- _Your instructions_: Please start at the first line of the records beneath and quote each line exactly, ending with the line containing "Task: Click on the Accept all cookies".

___ Available data ___

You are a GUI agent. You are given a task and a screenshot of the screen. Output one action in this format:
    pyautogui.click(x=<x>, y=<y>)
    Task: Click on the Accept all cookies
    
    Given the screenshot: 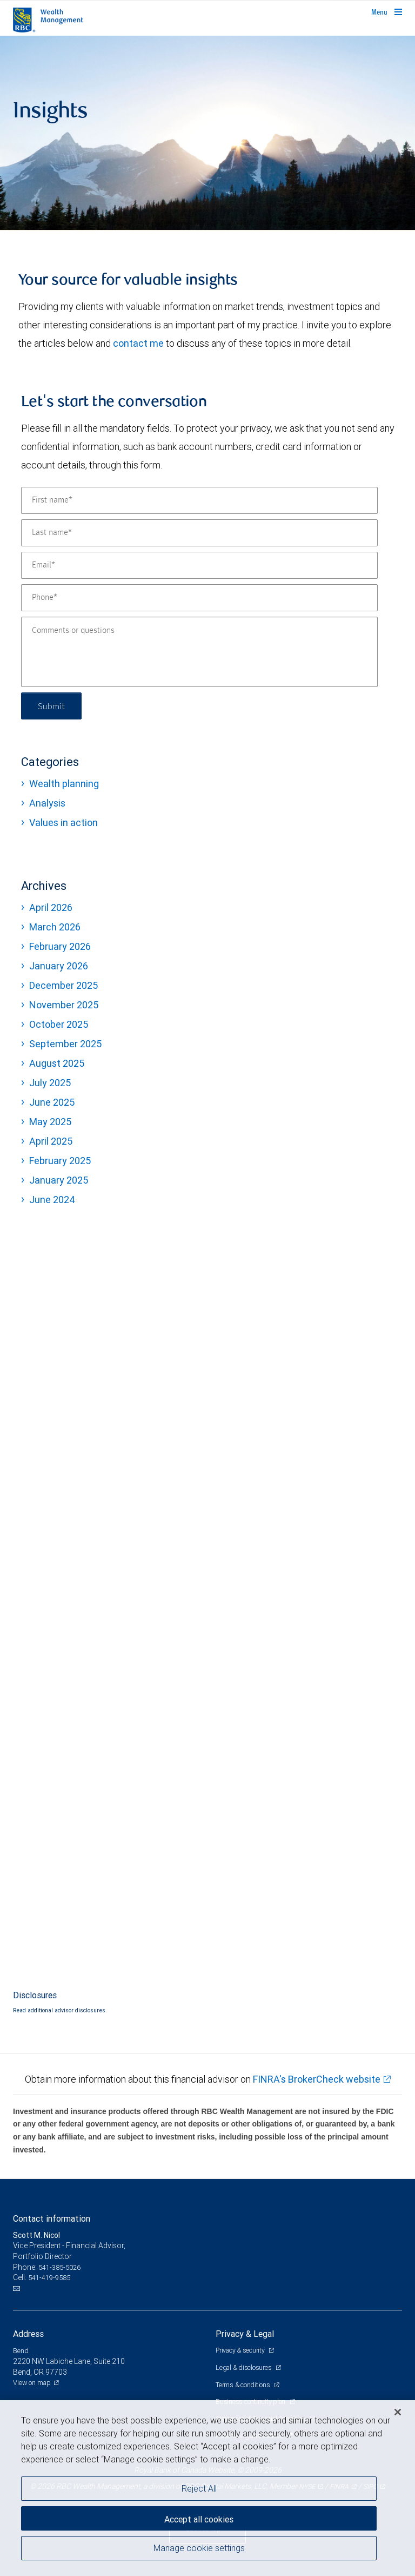 What is the action you would take?
    pyautogui.click(x=198, y=2519)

___

- _Reply to the exercise_:
You are a GUI agent. You are given a task and a screenshot of the screen. Output one action in this format:
    pyautogui.click(x=<x>, y=<y>)
    Task: Click on the Accept all cookies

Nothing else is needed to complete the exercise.